Expliquer le choix des espèces et les stades de développement y afférents.
L’objectif de ce projet est de mettre au point et standardiser différentes procédures expérimentales d’échographie, d’échocardiographie et d’écho-élastographie ce qui ne peut se faire que chez l’animal vivant en l’absence de modèles in vitro appropriés. L’utilisation de rongeurs tels que la souris et le rat permet de reproduire les pathologies humaines telles que les maladies cardiovasculaires, les cancers ou les maladies métaboliques ou encore le suivi du vieillissement. Le rat est plus particulièrement utilisé dans des applications de neurobiologie ou l’étude de la nécrose osseuse induite lors de radiothérapie du cerveau en particulier. Les rongeurs (souris et rats), grâce à leur courte durée de gestation (21 jours) sont également des modèles particulièrement adaptés pour mener des études de suivi de développement embryonnaire. L’échographie permet de détecter l’apparition de malformations éventuellement associées à certains génotypes et/ou observer le phénomène de résorption embryonnaire pouvant expliquer l’absence de certains génotypes à la mise bas (mortalité embryonnaire). Les animaux adultes seront âgés de 7 semaines minimum à réception dans nos zootechnies. Ils ne seront utilisés qu’après 5 à 7 jours de quarantaine. Les expériences seront majoritairement conduites chez de jeunes adultes de 8 à 12 semaines mais cet âge pourra varier en fonction de l’objet de l’étude (a minima après sevrage et jusqu’à 1 an). Une des procédures, qui nécessite la mise en œuvre de femelles gestantes.

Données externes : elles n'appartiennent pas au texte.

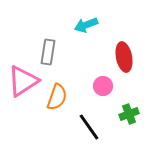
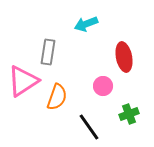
cyan arrow: moved 1 px up
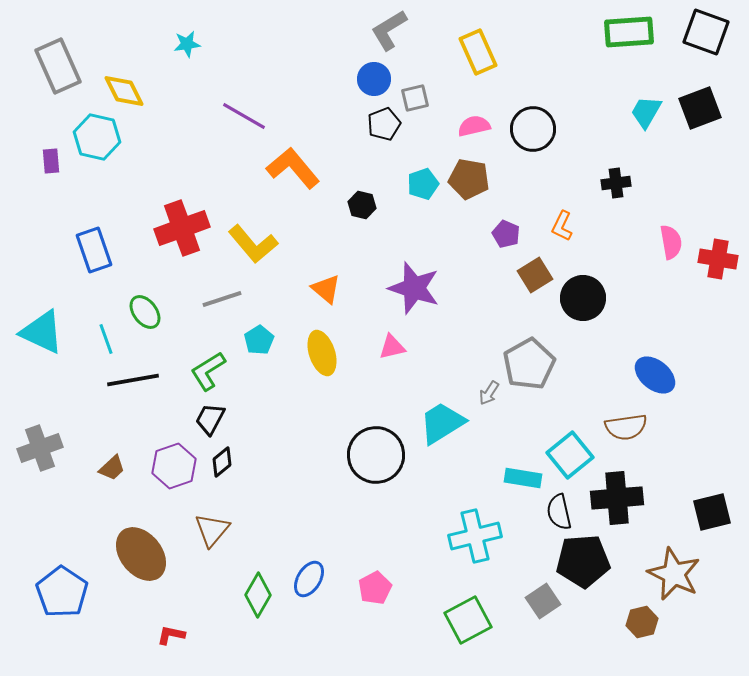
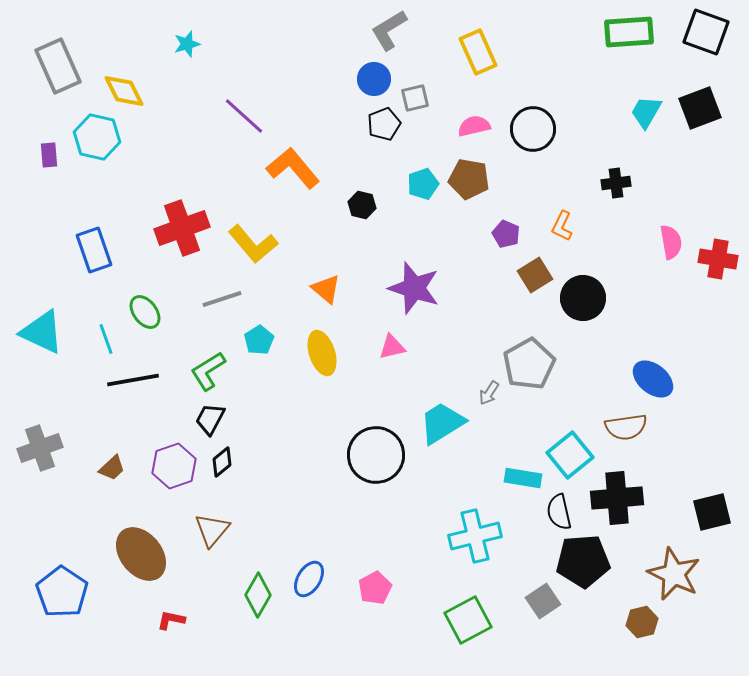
cyan star at (187, 44): rotated 8 degrees counterclockwise
purple line at (244, 116): rotated 12 degrees clockwise
purple rectangle at (51, 161): moved 2 px left, 6 px up
blue ellipse at (655, 375): moved 2 px left, 4 px down
red L-shape at (171, 635): moved 15 px up
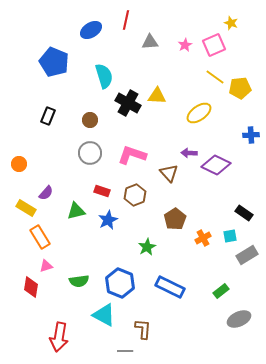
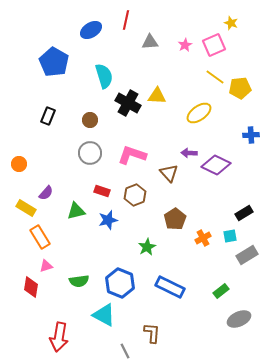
blue pentagon at (54, 62): rotated 8 degrees clockwise
black rectangle at (244, 213): rotated 66 degrees counterclockwise
blue star at (108, 220): rotated 12 degrees clockwise
brown L-shape at (143, 329): moved 9 px right, 4 px down
gray line at (125, 351): rotated 63 degrees clockwise
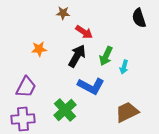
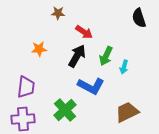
brown star: moved 5 px left
purple trapezoid: rotated 20 degrees counterclockwise
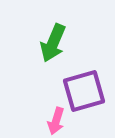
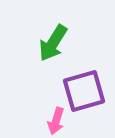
green arrow: rotated 9 degrees clockwise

Ces femelles (souris et rates) seront mises en accouplement à partir de l’âge de 8 semaines. Les embryons pourront être objets de prélèvements et / ou injections guidées par échographie à tous les stades de développement donc y compris durant le dernier tiers de gestation. Les souriceaux et ratons issus de ces gestations pourront être imagés par échographie avant sevrage (de 1 à 21 jours).